From the models and kinematic-based metrics included in this study, the results show that the ranking and rating can be influenced by the choice of the assessment metric. There is a potential risk if different rating methods present different results depending on which FE model or kinematic-based metric inform their rating method. This is likely to cause confusion among consumers rather than provide constructive advice regarding the relative safety performance of helmets. Rating methods are best used to allow consumers to distinguish between a safer and less safe helmets, whereas test standards are intended to exclude unsafe helmets from the marketplace. We strongly suggest that the biomechanics community work collaboratively to reach consensus on a validation procedure for FE models of the head. This procedure should involve both validation against experimental data and comparison to real life accident so that derive trustworthy injury risk functions.

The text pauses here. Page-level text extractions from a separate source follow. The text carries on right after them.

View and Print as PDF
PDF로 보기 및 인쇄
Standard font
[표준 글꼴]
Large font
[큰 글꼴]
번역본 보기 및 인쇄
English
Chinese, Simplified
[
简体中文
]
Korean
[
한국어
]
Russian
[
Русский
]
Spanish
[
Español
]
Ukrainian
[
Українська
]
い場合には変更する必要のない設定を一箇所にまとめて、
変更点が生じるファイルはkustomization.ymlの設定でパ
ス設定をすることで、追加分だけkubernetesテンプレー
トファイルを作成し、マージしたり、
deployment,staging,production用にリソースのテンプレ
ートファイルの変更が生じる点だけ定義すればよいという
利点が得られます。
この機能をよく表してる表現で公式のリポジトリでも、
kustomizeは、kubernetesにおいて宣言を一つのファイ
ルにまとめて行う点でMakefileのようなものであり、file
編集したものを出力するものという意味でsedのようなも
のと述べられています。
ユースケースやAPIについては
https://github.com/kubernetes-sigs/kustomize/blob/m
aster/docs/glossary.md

However, as discussed above, we do not recommend at present that injury risk curves be used in helmet rating methods because the data and methods for developing injury risk functions are changing rapidly with ongoing research.

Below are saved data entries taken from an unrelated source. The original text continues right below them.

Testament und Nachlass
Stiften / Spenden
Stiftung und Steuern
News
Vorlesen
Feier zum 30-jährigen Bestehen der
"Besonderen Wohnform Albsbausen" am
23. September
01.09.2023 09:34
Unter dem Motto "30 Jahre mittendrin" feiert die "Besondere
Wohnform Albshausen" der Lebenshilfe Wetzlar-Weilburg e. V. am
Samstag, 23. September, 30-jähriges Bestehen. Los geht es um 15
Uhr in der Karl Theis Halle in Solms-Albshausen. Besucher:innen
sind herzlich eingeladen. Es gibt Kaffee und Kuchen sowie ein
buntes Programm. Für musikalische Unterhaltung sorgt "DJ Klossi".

Nevertheless, in order to provide specific recommendations, further knowledge and technology developments are necessary. For example, more data based on real-world accidents are required to evaluate the performance of the injury metrics. A consensus on a standardized procedure to validate brain injury models and rate the performance is also needed to establish the confidence in their practical applications. In addition, injury risk functions based on real bicycle accidents with injured and non-injured casesare also needed for applications specific to bicycle helmets. At present, depending on which model or injury metric that is chosen to evaluate the helmet performance, the ranking and rating can differ. We suggest that all rating organizations should provide clear information regarding the uncertainty in the rating depending on the metric used.